### Aim of the task:
In the data below, how many lines contain the string "ВОЛОКНА"? Give only the number.

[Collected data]
──────
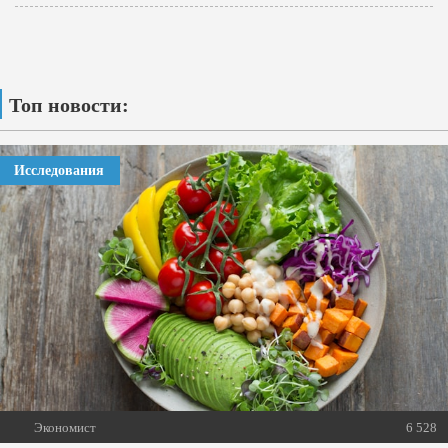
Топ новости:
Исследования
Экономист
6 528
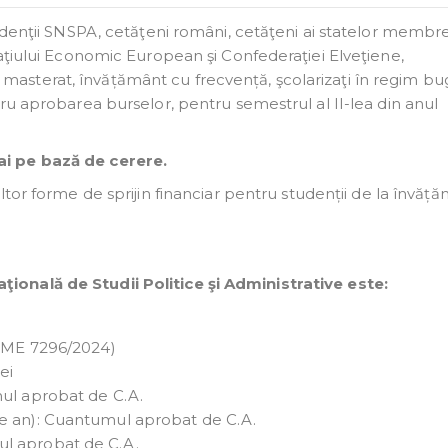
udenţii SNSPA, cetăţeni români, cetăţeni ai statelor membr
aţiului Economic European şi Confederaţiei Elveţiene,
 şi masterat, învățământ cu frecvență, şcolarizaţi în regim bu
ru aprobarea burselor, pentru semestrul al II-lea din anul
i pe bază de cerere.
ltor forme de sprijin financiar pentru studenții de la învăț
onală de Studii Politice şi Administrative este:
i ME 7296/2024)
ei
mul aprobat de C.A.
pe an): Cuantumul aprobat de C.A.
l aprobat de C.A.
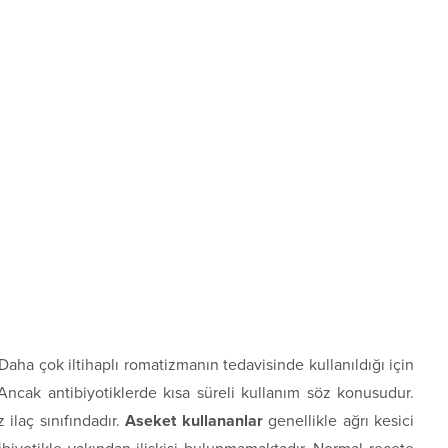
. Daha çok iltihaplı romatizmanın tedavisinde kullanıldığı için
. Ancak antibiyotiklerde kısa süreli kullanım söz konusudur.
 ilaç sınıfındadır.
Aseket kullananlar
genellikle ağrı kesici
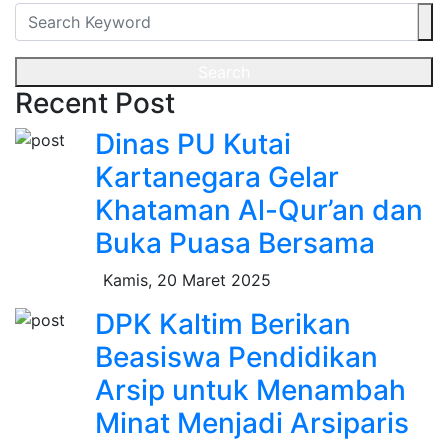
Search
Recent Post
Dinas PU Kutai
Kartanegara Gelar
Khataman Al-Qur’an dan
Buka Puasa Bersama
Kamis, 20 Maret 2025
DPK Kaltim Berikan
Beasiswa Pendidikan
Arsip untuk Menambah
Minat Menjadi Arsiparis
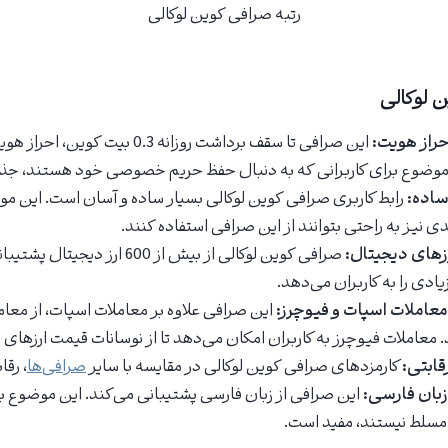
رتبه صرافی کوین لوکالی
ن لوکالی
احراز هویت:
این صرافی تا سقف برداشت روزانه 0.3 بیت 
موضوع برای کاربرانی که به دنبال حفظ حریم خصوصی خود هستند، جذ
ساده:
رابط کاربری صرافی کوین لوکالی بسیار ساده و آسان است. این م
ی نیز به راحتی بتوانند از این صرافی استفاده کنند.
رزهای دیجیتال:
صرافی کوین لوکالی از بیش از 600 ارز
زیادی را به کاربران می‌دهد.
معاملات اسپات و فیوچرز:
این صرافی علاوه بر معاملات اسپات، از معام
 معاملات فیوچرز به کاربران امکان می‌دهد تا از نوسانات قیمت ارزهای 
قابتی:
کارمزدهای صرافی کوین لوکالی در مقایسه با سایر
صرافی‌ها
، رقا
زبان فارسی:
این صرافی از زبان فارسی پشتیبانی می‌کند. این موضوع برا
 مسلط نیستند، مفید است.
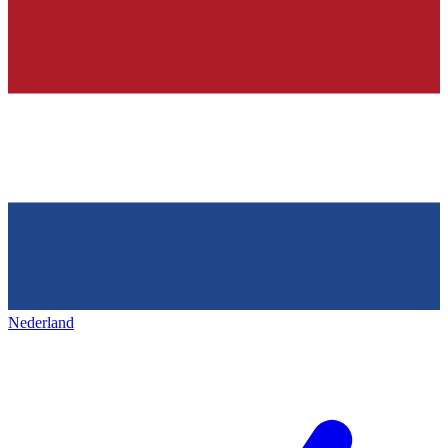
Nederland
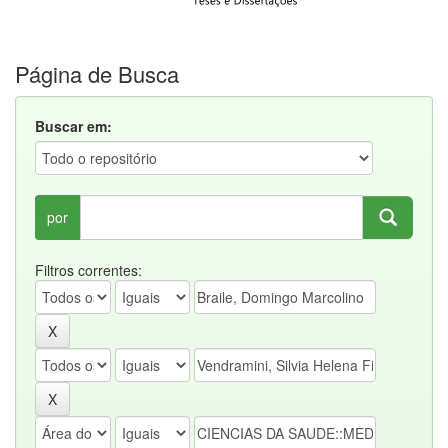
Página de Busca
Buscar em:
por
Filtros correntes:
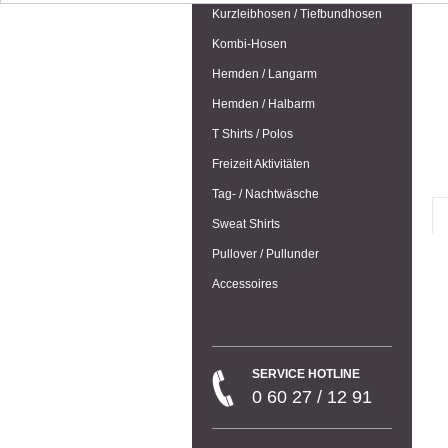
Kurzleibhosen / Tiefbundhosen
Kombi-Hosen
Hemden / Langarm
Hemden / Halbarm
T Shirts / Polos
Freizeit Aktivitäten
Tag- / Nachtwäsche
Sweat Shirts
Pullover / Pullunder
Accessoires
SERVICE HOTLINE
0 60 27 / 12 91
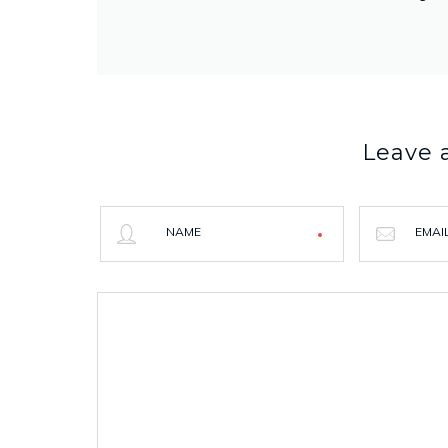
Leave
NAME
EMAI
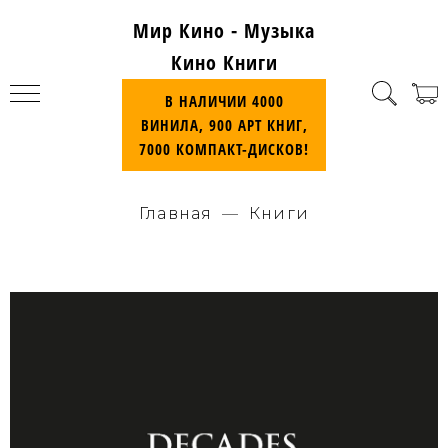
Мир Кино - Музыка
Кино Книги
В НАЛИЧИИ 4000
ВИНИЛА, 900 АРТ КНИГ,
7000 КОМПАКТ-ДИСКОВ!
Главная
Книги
──────
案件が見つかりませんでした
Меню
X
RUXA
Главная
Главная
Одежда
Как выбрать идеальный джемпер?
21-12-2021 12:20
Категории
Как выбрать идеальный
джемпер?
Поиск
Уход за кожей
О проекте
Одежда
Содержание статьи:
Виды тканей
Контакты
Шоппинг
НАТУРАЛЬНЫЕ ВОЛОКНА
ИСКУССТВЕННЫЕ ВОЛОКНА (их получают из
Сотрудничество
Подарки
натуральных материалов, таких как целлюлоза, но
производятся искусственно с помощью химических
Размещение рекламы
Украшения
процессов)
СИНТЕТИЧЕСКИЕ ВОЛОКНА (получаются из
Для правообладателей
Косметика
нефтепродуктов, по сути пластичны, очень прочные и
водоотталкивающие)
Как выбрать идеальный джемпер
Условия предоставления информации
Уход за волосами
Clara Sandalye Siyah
──────
### Final answer:
3